Greek Words Imbued With New Meaning

Metanoia, Walden points out, was the first cry of John the Baptist (Matthew 3:2) and the first cry of Jesus is translated as, “Repent! For the Kingdom of Heaven is at hand!”

But since we’re exploring the word metanoia here, I’m going to use that word instead.

Can we approach the Scriptures afresh? Can we look at them asking the Holy Spirit to clear away any meaning that is not from Him and show us what they really mean?

“Metanoia! For the Kingdom of Heaven is at hand!”

It is clearly an important word, heralding as it did the Kingdom of God.

. . . Expressions conveying a divine meaning, now most familiar to us, were occasions of astonishment to pagan and Jew alike when they were lifted into connections which transfigured them. Such, we know, were “faith,” “hope,” “love,” “light,” “truth,” “life,” “peace,” “liberty”; such were “redemption,” “atonement,” “righteousness,” “resurrection”; such were “Saviour” and “apostle,” and many more which might be named. And such was “Metanoia.” (p 12)

Metanoia, the Great Harbinger of the Kingdom

Though the word metanoia in the Greek literally means “a change of mind,” this is more than a logical “I see your point.” Or a whimsical “I guess I’ll do something else instead.”

No, there is something deeper about it. This “change of mind” indicates an opening of the understanding that leads to transformation.

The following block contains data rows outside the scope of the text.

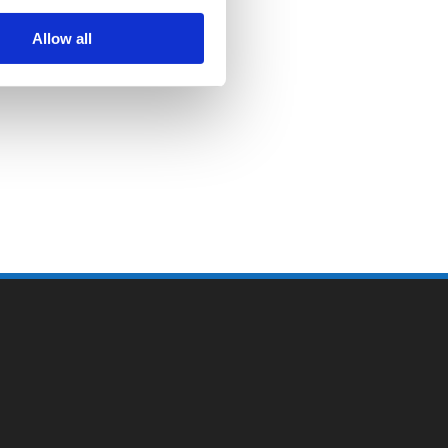
Allow all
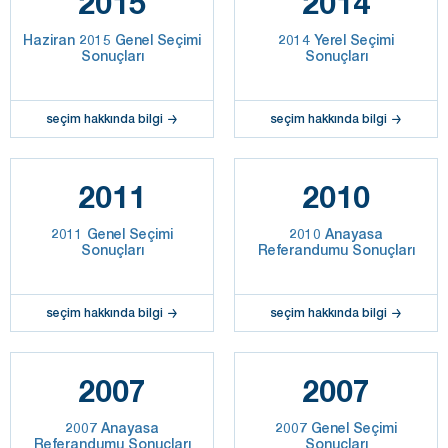
2015
2014
Haziran 2015 Genel Seçimi
2014 Yerel Seçimi
Sonuçları
Sonuçları
seçim hakkında bilgi
seçim hakkında bilgi
2011
2010
2011 Genel Seçimi
2010 Anayasa
Sonuçları
Referandumu Sonuçları
seçim hakkında bilgi
seçim hakkında bilgi
2007
2007
2007 Anayasa
2007 Genel Seçimi
Referandumu Sonuçları
Sonuçları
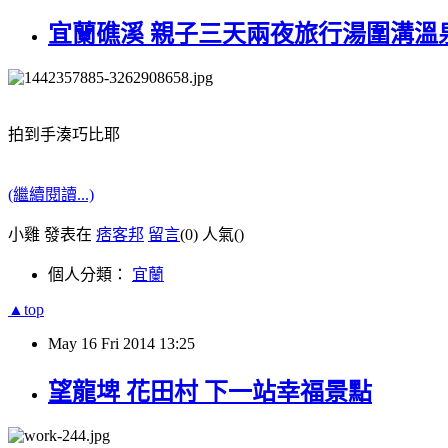
宜蘭礁溪 親子三天兩夜旅行湯圍溝溫
拍到手湊巧比耶
(繼續閱讀...)
小雞 發表在
痞客邦
留言
(0)
人氣(
)
個人分類：
宜蘭
▲top
May
16
Fri
2014
13:25
望龍埤 花田村 下一站幸福景點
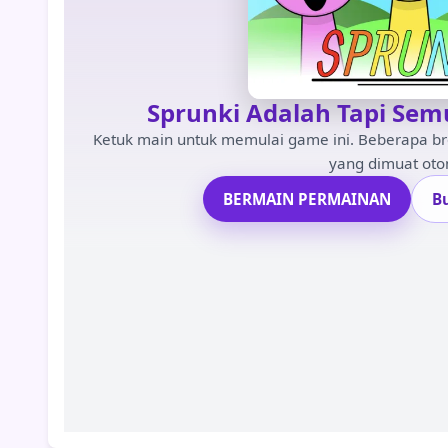
Sprunki Adalah Tapi Sem
Ketuk main untuk memulai game ini. Beberapa b
yang dimuat oto
BERMAIN PERMAINAN
B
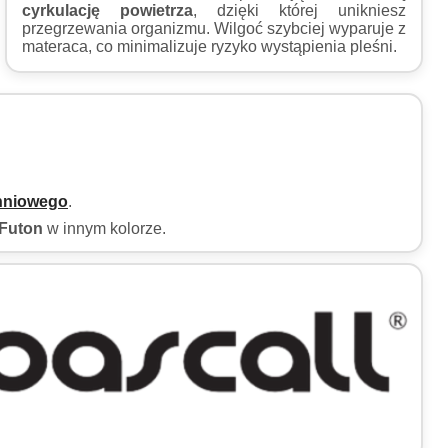
cyrkulację powietrza
, dzięki której unikniesz
przegrzewania organizmu. Wilgoć szybciej wyparuje z
materaca, co minimalizuje ryzyko wystąpienia pleśni.
hniowego
.
Futon
w innym kolorze.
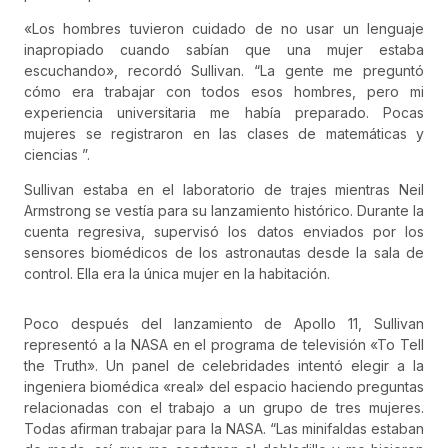
«Los hombres tuvieron cuidado de no usar un lenguaje
inapropiado cuando sabían que una mujer estaba
escuchando», recordó Sullivan. “La gente me preguntó
cómo era trabajar con todos esos hombres, pero mi
experiencia universitaria me había preparado. Pocas
mujeres se registraron en las clases de matemáticas y
ciencias ”.
Sullivan estaba en el laboratorio de trajes mientras Neil
Armstrong se vestía para su lanzamiento histórico. Durante la
cuenta regresiva, supervisó los datos enviados por los
sensores biomédicos de los astronautas desde la sala de
control. Ella era la única mujer en la habitación.
Poco después del lanzamiento de Apollo 11, Sullivan
representó a la NASA en el programa de televisión «To Tell
the Truth». Un panel de celebridades intentó elegir a la
ingeniera biomédica «real» del espacio haciendo preguntas
relacionadas con el trabajo a un grupo de tres mujeres.
Todas afirman trabajar para la NASA. “Las minifaldas estaban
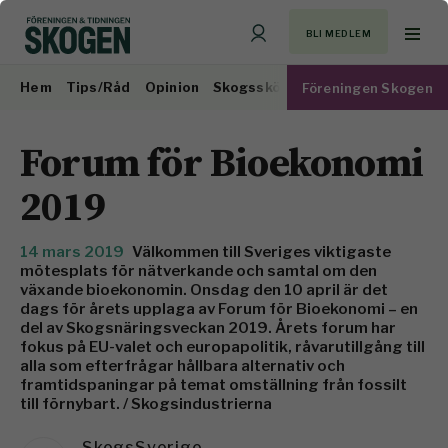
BLI MEDLEM
Hem
Tips/Råd
Opinion
Skogsskötsel
Virkesmarknad
Föreningen Skogen
Forum för Bioekonomi
2019
14 mars 2019
Välkommen till Sveriges viktigaste
mötesplats för nätverkande och samtal om den
växande bioekonomin. Onsdag den 10 april är det
dags för årets upplaga av Forum för Bioekonomi – en
del av Skogsnäringsveckan 2019. Årets forum har
fokus på EU-valet och europapolitik, råvarutillgång till
alla som efterfrågar hållbara alternativ och
framtidspaningar på temat omställning från fossilt
till förnybart. / Skogsindustrierna
SkogsSverige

“Metanoia” was the great harbinger word of the Gospel, bearing witness to the “Light.” (p 37)

Quoting DeQuincy, a Greek scholar, Walden writes on p 34,

The holy herald of Christ [John the Baptist], and Christ Himself, the Finisher of prophecy, made proclamation alike of the same mysterious summons, as a baptism or rite of initiation, namely, Metanoia:

Henceforth transfigure your theory of moral truth; the old theory is laid aside as infinitely insufficient; a new and spiritual revelation is established. Metanoia! Contemplate moral truth as radiating from a new center; apprehend it under transfigured relations.

And doesn’t it make sense that this would be the introduction of the New Era? “We are showing you a new thing. A new kingdom is entering. Open your eyes, allow your thinking to be transformed, and see it!”

This is metanoia.

Those who had ears to hear would hear.

It wasn’t a word of condemnation. It was a heralding of a New Kingdom. “Prepare your hearts for what is about to come.”

It was proclaiming and calling to that change of mind that I would call “coming to your senses.”

The people who walked in darkness have seen a great light. And upon them who walked in the shadow of death, upon them has the light shined.

Jesus proclaimed, “Metanoia! Come to your senses!”

Take upon you a New Mind, and Believe the Glad Tidings.” (p 60)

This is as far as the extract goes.